Friday, May 8, 2026

Style Council 2: Internationalists

Straight out of the gate, the Style Council kept fans busy with singles, 12-inches, and a second album. As with its predecessor, Internationalists differed from the British version in title and cover—Paul Weller’s haircut clearly the influence decades later for Bill Hader’s Stefon—but only the mildest of track substitutions, which actually helped. Pointed political stances colored the lyrics, making it almost necessary to read along on the inner sleeve, where they appeared out of order and incomplete. (Like most Brits his age, Paul Weller really, really hated Margaret Thatcher.)

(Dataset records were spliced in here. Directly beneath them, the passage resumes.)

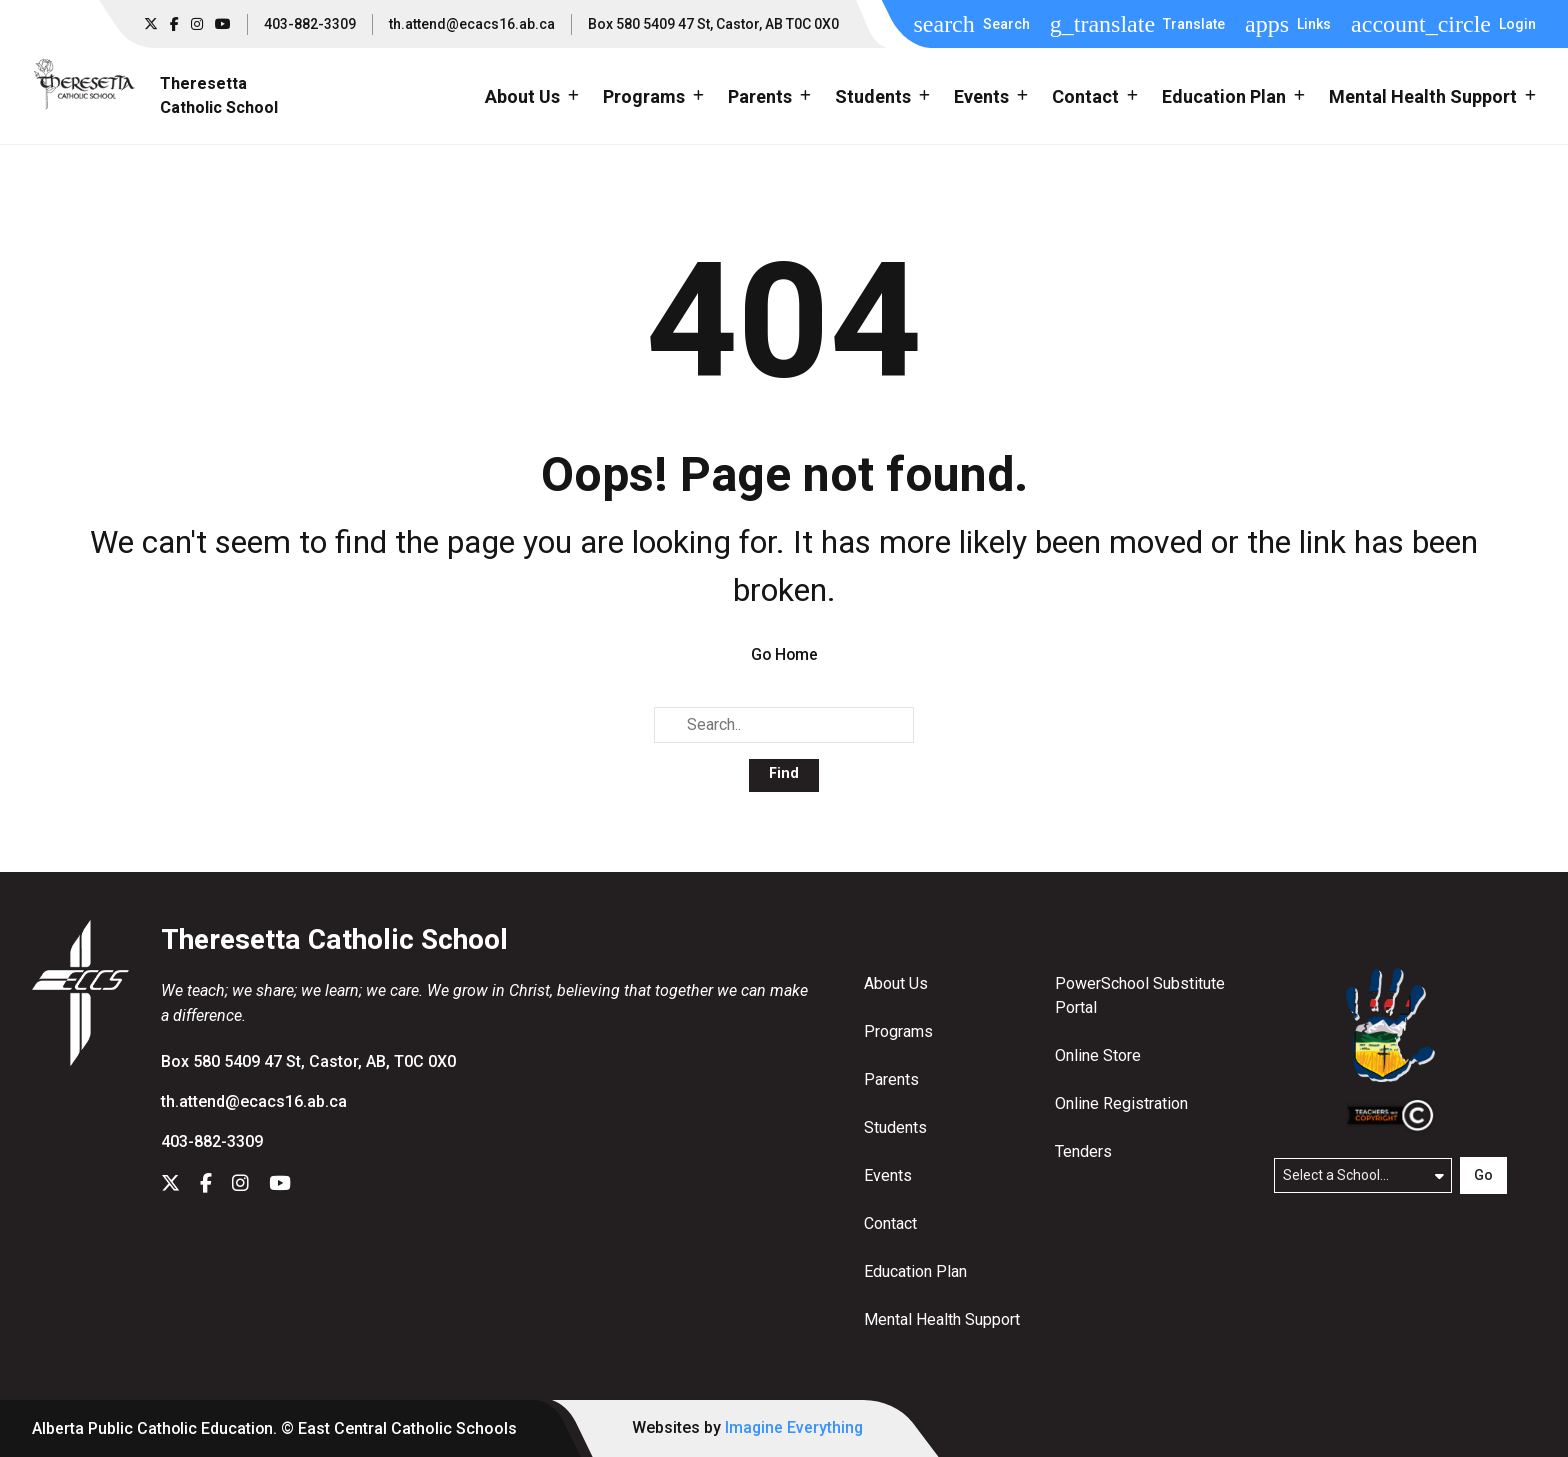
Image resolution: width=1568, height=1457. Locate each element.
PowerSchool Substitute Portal (1140, 995)
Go (1483, 1175)
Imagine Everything (797, 1427)
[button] (971, 24)
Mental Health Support (942, 1319)
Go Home (784, 654)
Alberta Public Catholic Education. (155, 1428)
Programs (898, 1031)
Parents (891, 1079)
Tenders (1083, 1151)
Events (888, 1175)
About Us (896, 983)
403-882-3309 (310, 24)
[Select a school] (1363, 1175)
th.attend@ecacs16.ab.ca (472, 24)
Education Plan (915, 1271)
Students (895, 1127)
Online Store (1098, 1055)
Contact (890, 1223)
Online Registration (1121, 1103)
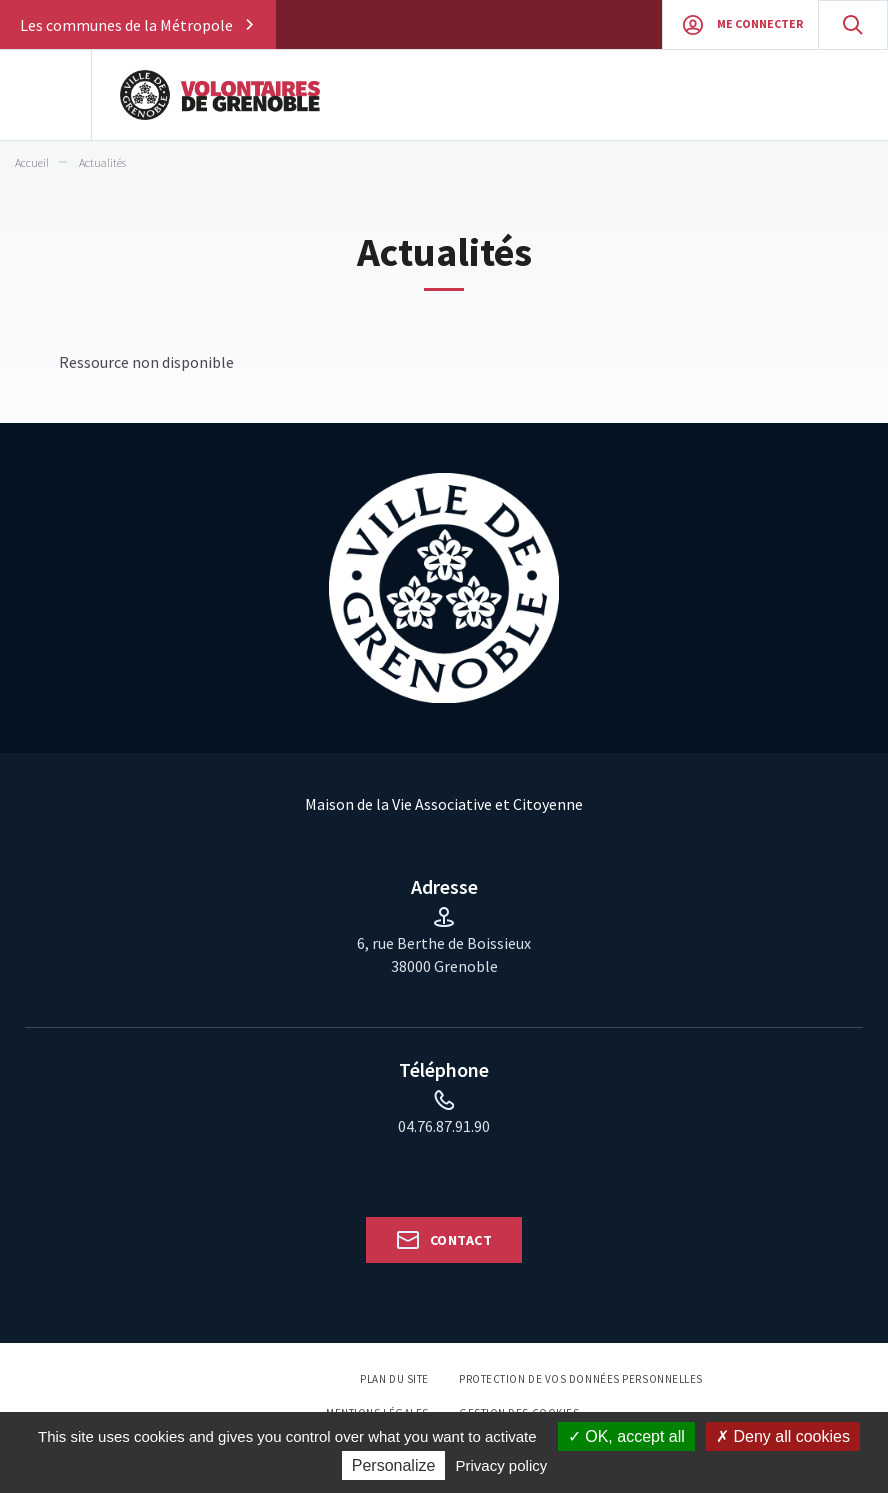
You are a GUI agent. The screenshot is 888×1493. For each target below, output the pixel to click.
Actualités (102, 162)
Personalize (394, 1465)
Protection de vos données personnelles (581, 1379)
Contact (461, 1240)
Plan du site (394, 1379)
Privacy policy (502, 1465)
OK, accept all (626, 1436)
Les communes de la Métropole (126, 25)
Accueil (32, 162)
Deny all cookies (783, 1436)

Just to be different, Mick Talbot takes the lead vocal on “Housebreakers”, probably because Weller’s phrasing wasn’t generally that measured. The jazz pop is about what we’d come to expect, but even from these guys, the bossa nova beat and harmonized flute solos in “All Gone Away” seem like parody. “Come To Milton Keynes” gets a more straightforward arrangement, but it’s a terribly sarcastic slam of a British town that didn’t deserve it any more than any others going through the same growing pains. (The trumpets always remind us of “Just Who Is The Five O’Clock Hero?”, which might have been intentional.) Weller pulls out the guitar and wah-wah pedal for the title track, but is accompanied by only a string quartet on the mournful “A Stone’s Throw Away”. The gravitas is killed by “The Stand Up Comic’s Instructions”, which are recited by comedian Lenny Henry over, though the chorus is catchy. “Boy Who Cried Wolf” is a little more standard, but the overly synthy backing is a matter of taste, but would appeal to fans of Sade and future pop stars Simply Red.

Side two is a little more consistent. Church bells right out of the Kinks herald “A Man Of Great Promise”, a surprisingly buoyant song for what’s essentially an obituary. “Down In The Seine” continues their Francophile tendencies, right down to the accordion solos. Besides being bestowed with another typically unwieldy title, “The Lodgers (Or She Was Only A Shopkeeper’s Daughter)” also features a front-and-center vocal by D.C. Lee, who got star billing when it was re-recorded in an inferior version for the single; here it’s solid R&B underneath more social commentary. With “Luck” we finally get a straightforward upbeat love song, and then “With Everything To Lose” brings back the bossa nova undercut by more complaints about the government. Here in the US, likely thanks to its appearance on the Vision Quest soundtrack, the Philly-infused “Shout To The Top!”—a single from the previous fall—replaced “Our Favourite Shop”, the instrumental title track of the UK version of the album. It makes a good lead-in for the equally snappy and punctuated “Walls Come Tumbling Down!” (By the time the album was issued on CD, it was the UK sequence, with “Shout To The Top!” added at the end.)

The best parts of Internationalists are the toe-tapping ones, but it’s still a very breezy and slick album, and Americans didn’t know what to do with it. They loved it in the UK, of course, where the eventual Our Favourite Shop Deluxe Edition was loaded with contemporary B-sides (of which there were always plenty) and some demo versions, a few of which were previously released elsewhere.